Codifying the Rule of Two and Recalibrating Defense Acquisition: Congressional Reform in Motion

In a recent Federal News Network discussion, Terry Gerton interviewed Emily Murphy, Senior Fellow at George Mason University’s Baroni Center for Government Contracting and former Administrator of the General Services Administration, concerning pending legislative developments in federal procurement. Their exchange usefully frames two related but distinct currents in contemporary acquisition reform: the effort to preserve small business competition through statutory codification of the “rule of two,” and the continuing congressional effort to accelerate Department of Defense procurement through changes to thresholds, contracting systems, workforce policy, and commercial acquisition practices.

The proposed Protecting Small Business Competitions Act of 2025, H.R. 2804, reflects congressional concern that small business protections embedded in regulation may be vulnerable to administrative reinterpretation. As Murphy explains, the rule of two requires a set-aside where at least two responsible small businesses are expected to compete at fair and reasonable prices. Although this rule has long functioned as a central feature of small business procurement policy, it is regulatory in origin and derives from broader statutory authority in Section 15 of the Small Business Act. Codification would therefore create a firmer legal foundation and could reduce the ability of future administrations to narrow the rule through policy guidance or regulatory discretion.

The most significant issue is not merely whether the rule of two survives, but how far it reaches. As introduced, the legislation would have applied to task and delivery orders above the simplified acquisition threshold. As marked up, however, the provision appears to preserve application to contracts while leaving greater flexibility for task order competitions. That distinction matters. Modern procurement increasingly relies on multiple-award vehicles, schedules, and indefinite-delivery contracts, where agencies often compete work at the order level. If the statutory rule applies only to contracts, its practical effect may be narrower than small business advocates originally sought. At the same time, preserving agency discretion at the task order level may reflect the operational reality that ordering processes are designed for speed, flexibility, and mission responsiveness.

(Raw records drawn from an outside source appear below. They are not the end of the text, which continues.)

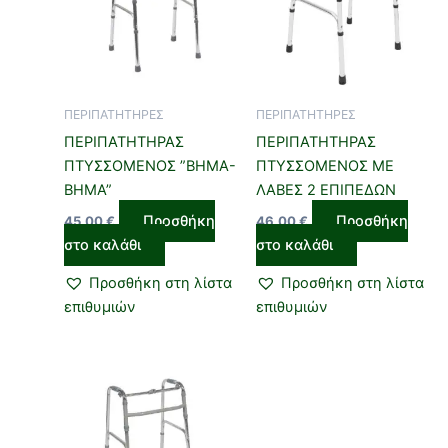
ΠΕΡΙΠΑΤΗΤΗΡΕΣ
ΠΕΡΙΠΑΤΗΤΗΡΕΣ
ΠΕΡΙΠΑΤΗΤΗΡΑΣ
ΠΕΡΙΠΑΤΗΤΗΡΑΣ
ΠΤΥΣΣΟΜΕΝΟΣ ”ΒΗΜΑ-
ΠΤΥΣΣΟΜΕΝΟΣ ΜΕ
ΒΗΜΑ”
ΛΑΒΕΣ 2 ΕΠΙΠΕΔΩΝ
Προσθήκη
Προσθήκη
45,00
€
46,00
€
στο καλάθι
στο καλάθι
Προσθήκη στη λίστα
Προσθήκη στη λίστα
επιθυμιών
επιθυμιών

Murphy also notes that codification may create new protest opportunities. Once a procurement rule receives a statutory anchor, disappointed offerors may have a stronger basis to challenge agency decisions not to set aside requirements. The analogy to Kingdomware is instructive, although not identical. Statutory language can alter the balance between agency discretion and enforceable procurement preference. Contractors should therefore monitor not only the bill’s passage, but also its precise wording.

The discussion then turns to the National Defense Authorization Act and broader acquisition reform. Murphy identifies several recurring themes: increased acquisition thresholds, faster threshold reviews, Department-wide contract writing reform, scrutiny of defense audit functions, refined use of other transaction authorities, limits on lowest-price technically acceptable procurement, and renewed focus on the acquisition workforce. Particularly notable is the proposal to support consumption-based purchasing for IT, cloud, and artificial intelligence services. This approach would better align federal buying with commercial practice, while requiring safeguards against Anti-Deficiency Act risk.

Together, these reforms suggest that Congress is pursuing a dual agenda: protecting competition where statutory priorities are implicated, while accelerating procurement where mission needs demand flexibility. The unresolved tension is whether Congress will truly delegate judgment to agencies when local, political, or industrial-base interests are affected. That tension is not new, but it remains central to federal acquisition reform.

Disclaimer:
This post is for general informational purposes only and does not constitute legal advice. Contractors should consult qualified counsel regarding the application of procurement statutes, regulations, and solicitation-specific requirements to particular facts.